Wednesday, January 21, 2009


Two-time Oscar winning director Clint Eastwood of "Million Dollar Baby" directs and stars in his new movie "Gran Torino," (**** out of ****) another top-drawer drama that appears to have been tailor-made for his talents and personality. Three-fourths of "Gran Torino" is as entertaining and amusing as any "All in the Family" episode except that the bigoted hero here indulges in profanity and racism galore. Mind you, this is an R-rated movie. The last quarter hour turns pretty grim and tragic, like John Wayne’s final western "The Shootist" (1976) as the hero asserts his beliefs in the face of insurmountable odds. Die-hard Clint fans will gobble up the first three-fourths of "Gran Torino," while the last fourth will surprise but sadden them. People that thought the ending to "Unforgiven" seemed unrealistic will probably applaud the "Gran Torino" finale. Ironically, despite his animosity toward his Asian neighbors, our hero mellows over the course of the film's 116 minutes, and the Asians become more like family to him than his own blood relatives.

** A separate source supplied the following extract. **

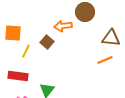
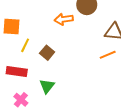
brown square: (47, 42) -> (47, 53), moved

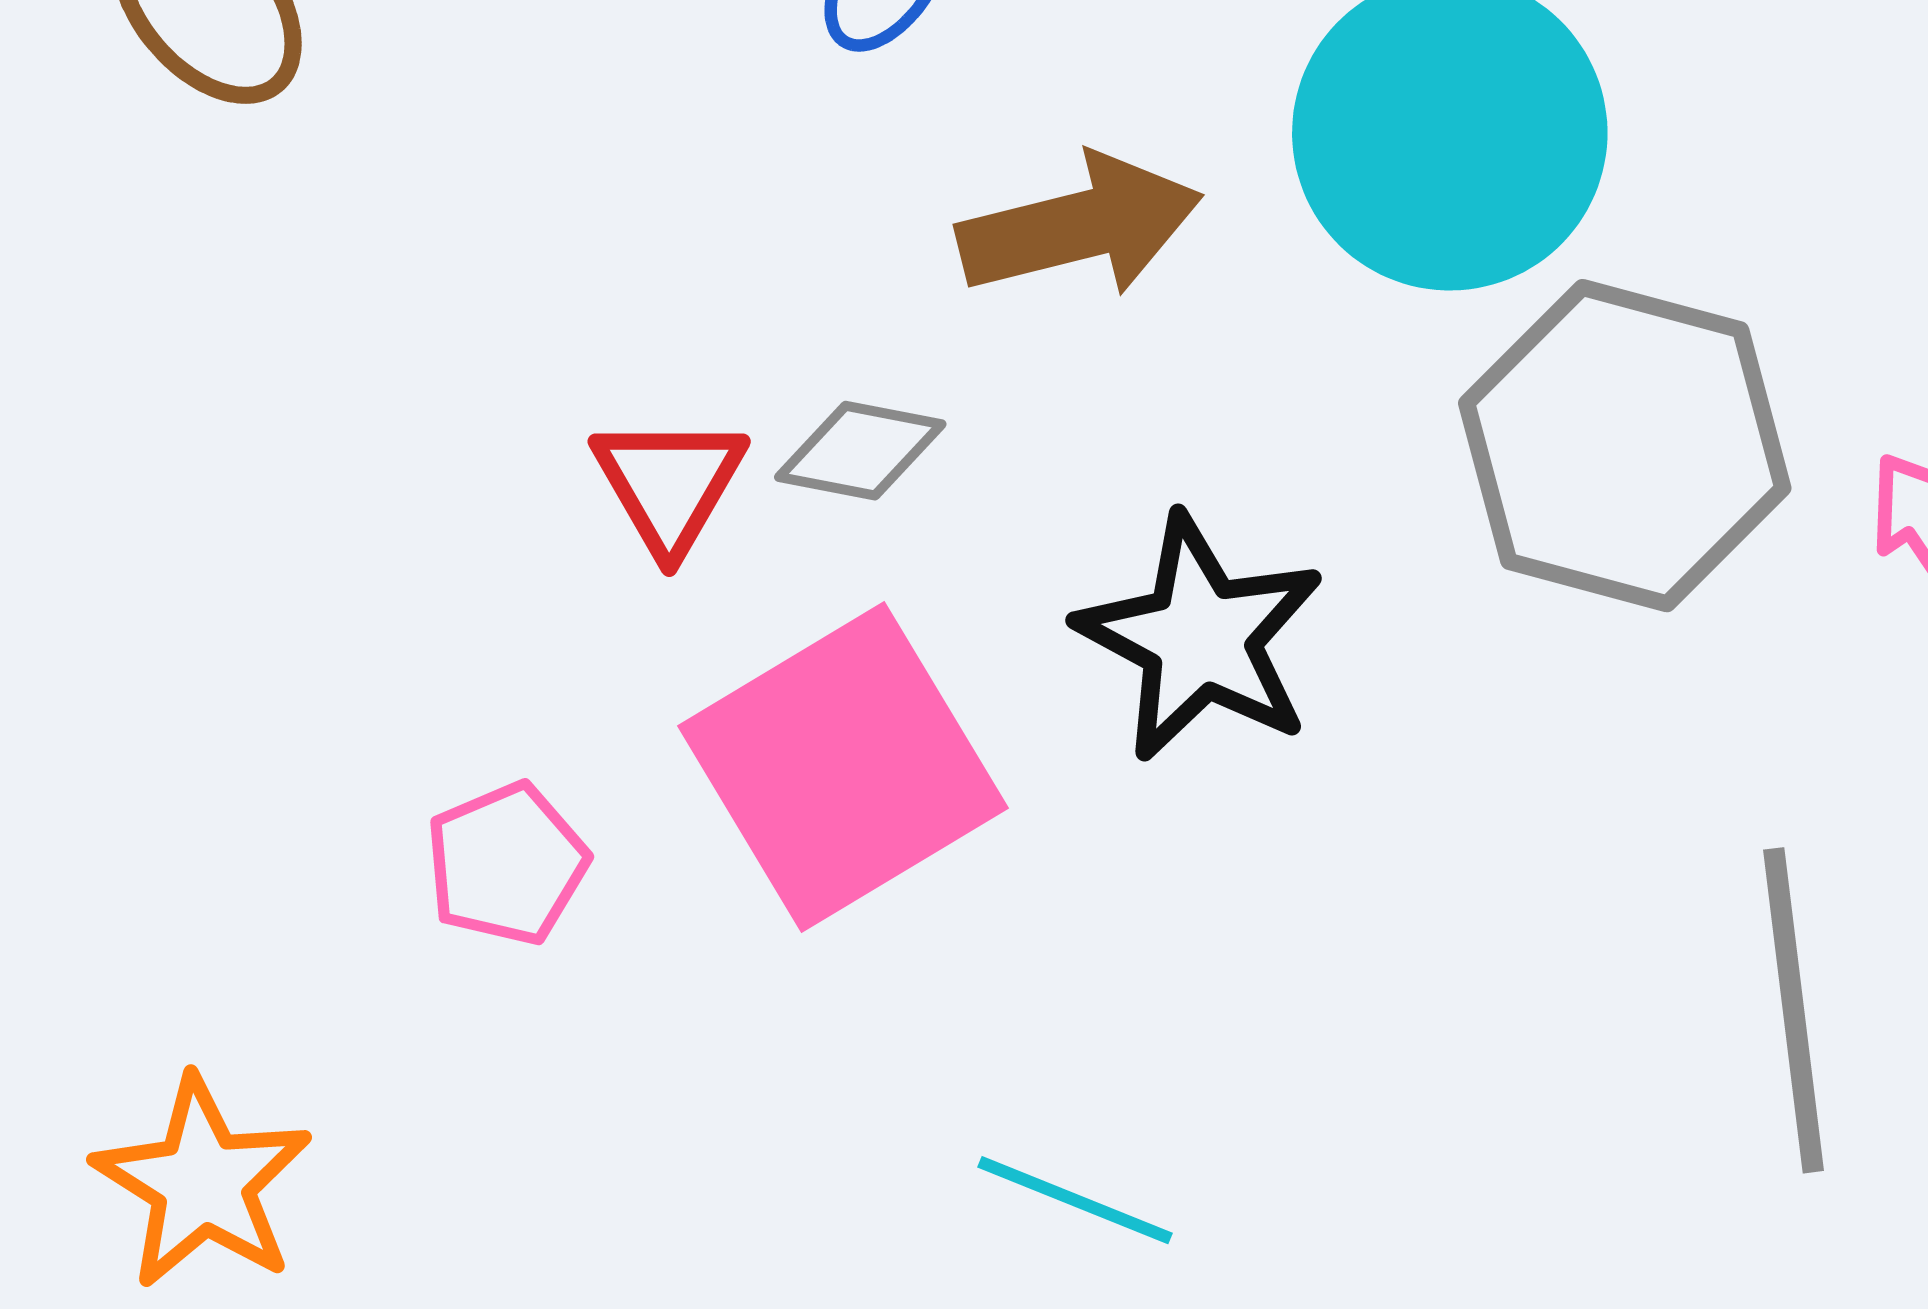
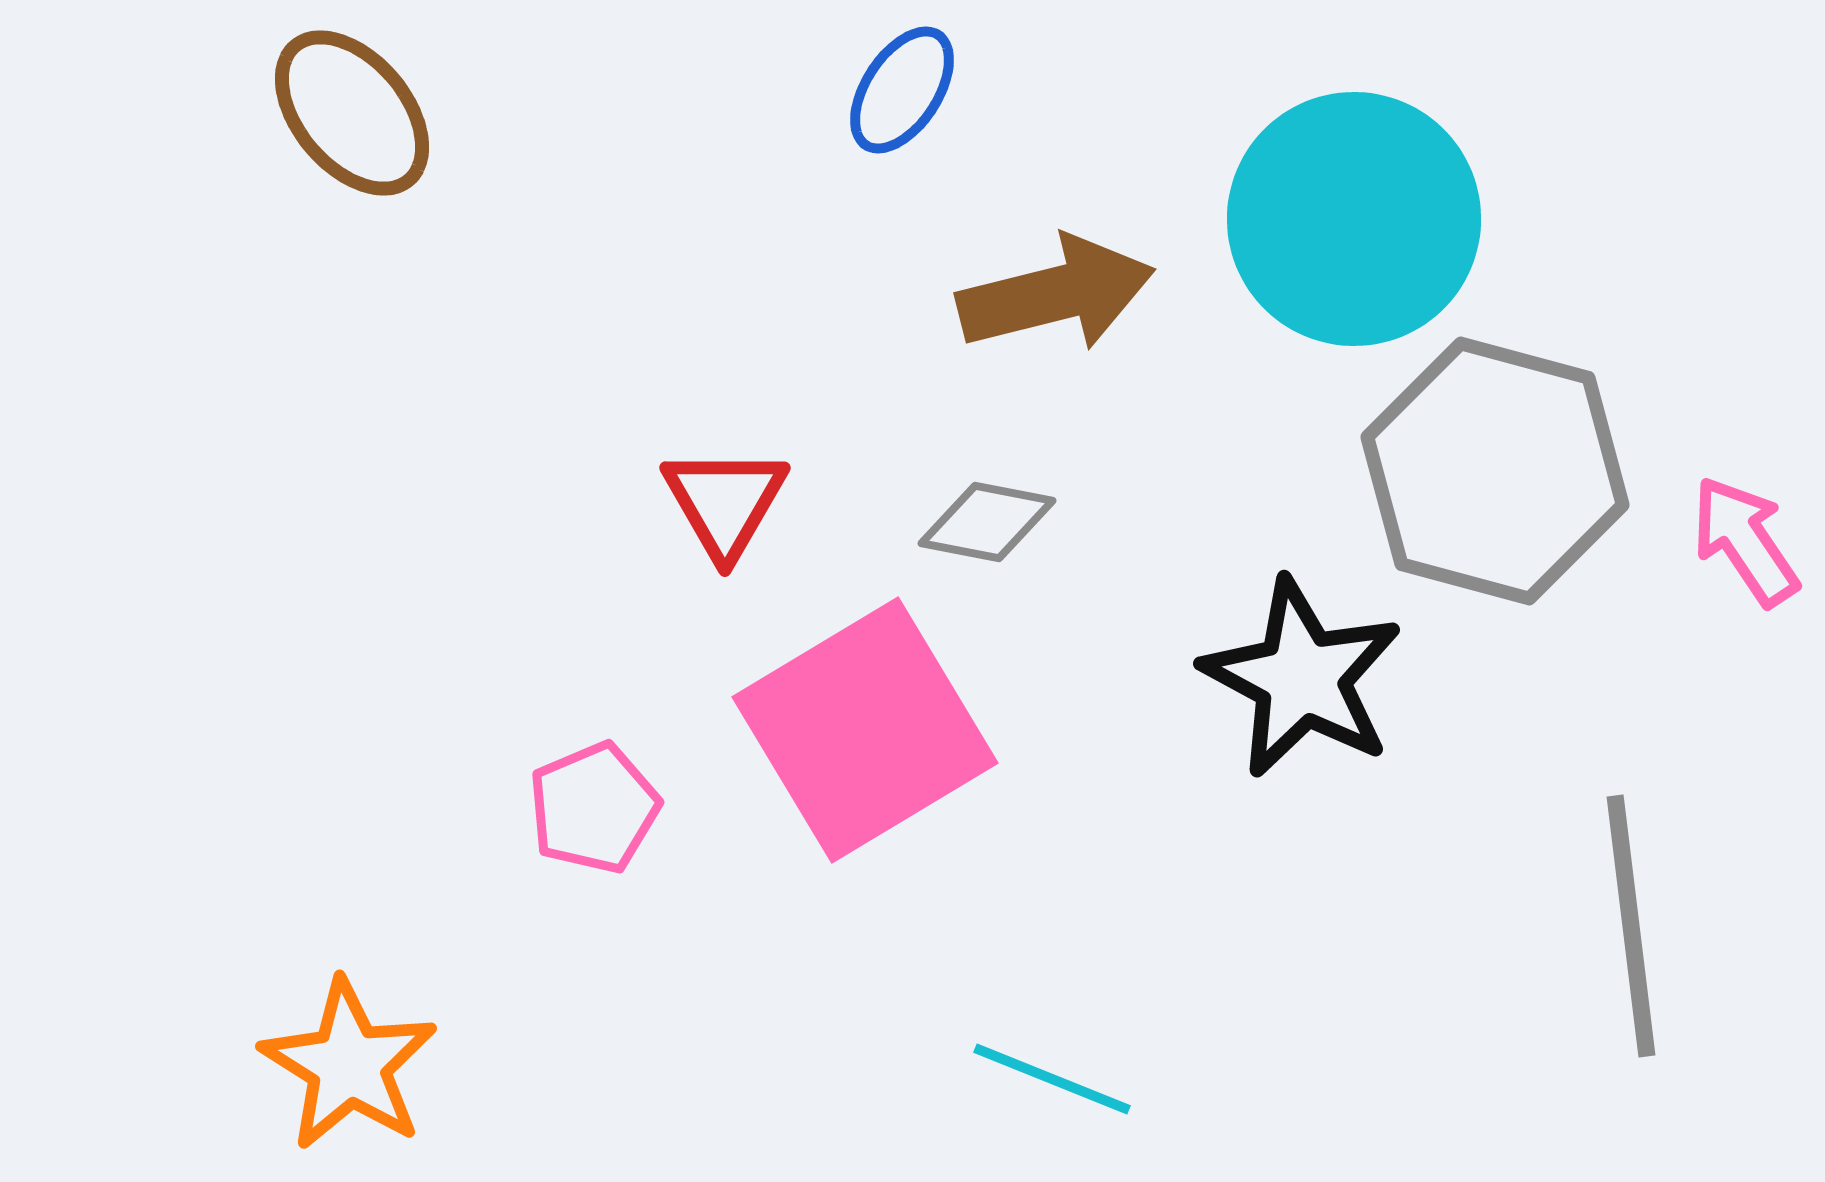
gray diamond: (860, 451) -> (987, 522), moved
black star: (1200, 638) -> (1302, 678), moved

"Gran Torino" qualifies as a first-rate character study about 78-year old, retired Ford assembly plant worker Walt Kowalski (Clint Eastwood of “Heartbreak Ridge”), who served his country patriotically in the Korean War and whose wife has just died. Left alone to fend for himself, Walt whiles away his days sitting on his front porch and guzzles one beer after another with his docile yellow Labrador named Daisy curled up contentedly at his feet. Walt mows his lawn with an old push mower and watches with disgust as the large population of mountain people—the Hmong--from Southeast Asia gradually take over his Detroit suburb. Indeed, Walt doesn't care for their kind, and they have no love lost for him. Walt's next door neighbors, an elderly grandmother (newcomer Chee Thao), her daughter with her own daughter Sue (Ahney Her) and her introverted son Thao (Bee Vang)living with her try to steer clear of Walt.

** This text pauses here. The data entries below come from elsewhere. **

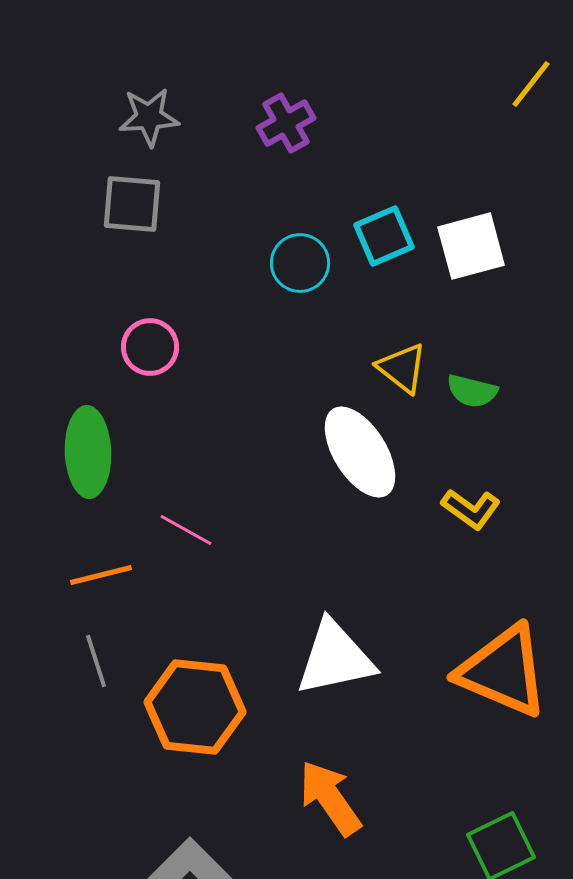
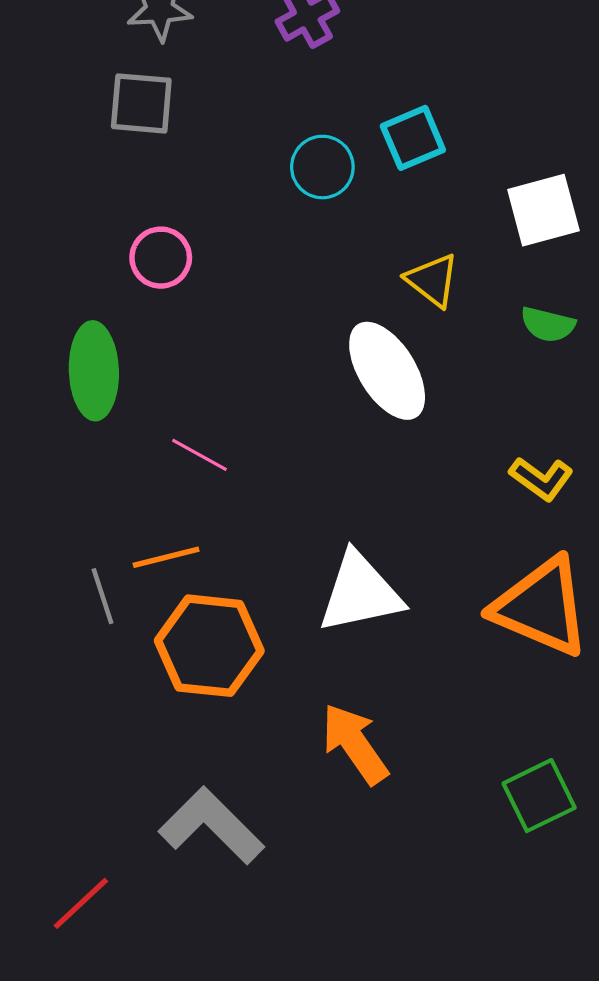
white square: (471, 246) -> (543, 210), moved
green semicircle: (472, 391) -> (548, 324), moved
yellow L-shape: (471, 509) -> (541, 479), moved
orange line: (101, 575) -> (166, 557), moved

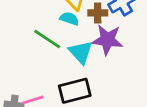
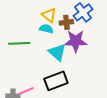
green line: (47, 39) -> (19, 43), moved, turned -30

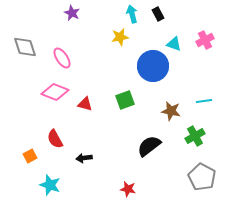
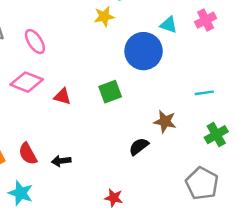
brown star: (171, 111) -> (165, 121), moved
green cross: (195, 136) -> (216, 135), moved
red semicircle: (55, 139) -> (28, 154), moved
black semicircle: (149, 146) -> (139, 147), size x0.7

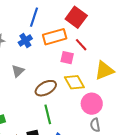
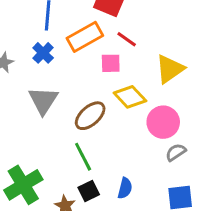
gray triangle: (18, 71) -> (43, 100), size x1.5
green line: (48, 114) -> (83, 157), moved
gray semicircle: (95, 125) -> (176, 152), turned 80

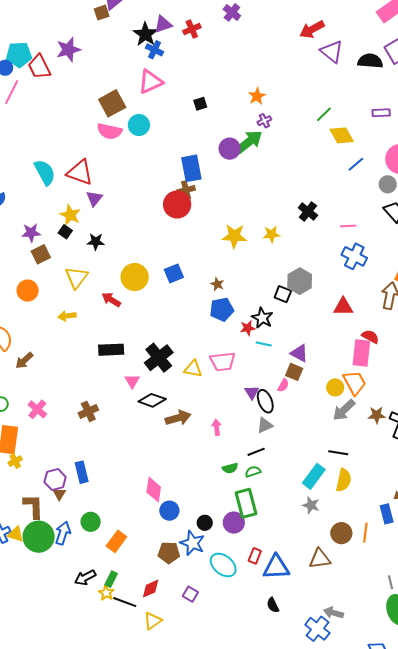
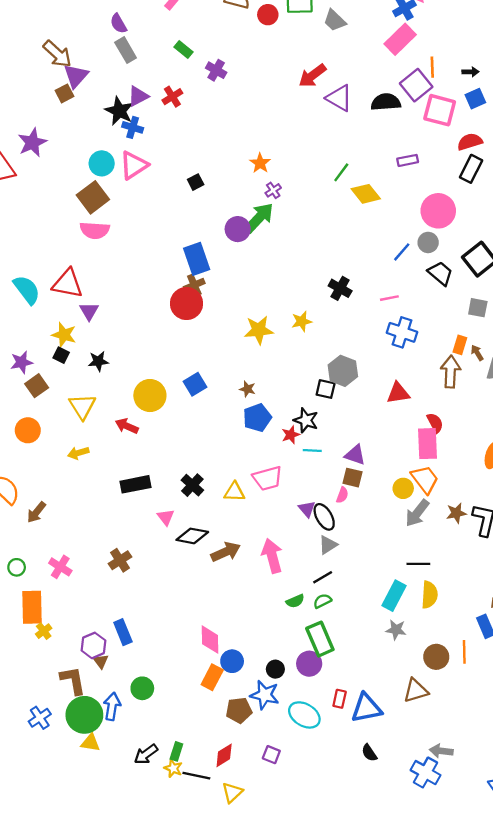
cyan circle: (139, 125) -> (102, 163), moved
blue line: (356, 164) -> (402, 252), moved
red semicircle: (370, 337) -> (435, 423), turned 42
black cross: (159, 358) -> (192, 485), size x0.7
pink arrow: (217, 427) -> (272, 556), size x1.8
yellow triangle: (16, 534) -> (90, 743), moved
orange rectangle: (116, 541) -> (212, 677), moved

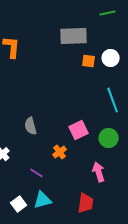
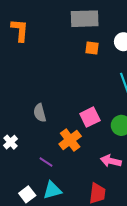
orange square: (89, 61) -> (92, 48), moved
orange cross: (60, 152) -> (70, 140), size x1.5
pink arrow: (99, 172) -> (111, 161), turned -60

The teenaged Thao, who lives next door, doesn't have a job. One day a carload of Hispanic gangbangers give him grief as he is walking along a sidewalk minding his own business. Thao's own kind, another carload of just as unsavory young gangbangers, cruise to his rescue, and warn the Hispanics to watch out. These Asian gangbangers want to take Thao in as their latest gang member, and Thao decides to join them. If he can steal the vintage Ford Gran Torino that Walt has parked in his garage, the gangbangers will induct him as one of their own.

Predictably, Thao bungles the theft and his fellow gangbangers show up to take it out of his hide. While they are using him as a human punching bag, they make the mistake of trespassing on Walt's pathetic little lawn. Walt marches out to meet them with 9.5 pound American M1 Garand, .30-06 gas operated rifle anchored against his shoulder and its sights trained on them. "Get off my lawn," he growls with menace, and everybody retreats, especially the gangbangers. They resent Walt's intrusion and give him dirty looks. "We used to stack you up five deep like sandbags in Korea," he adds with his finger on the trigger. Reluctantly, these hard cases back off. Later, the entire Asian community visits Walt's house after the incident and stack tributes of flowers and food on his front steps as if they were visiting a shrine. Naturally, Walt doesn't understand any of this nonsense.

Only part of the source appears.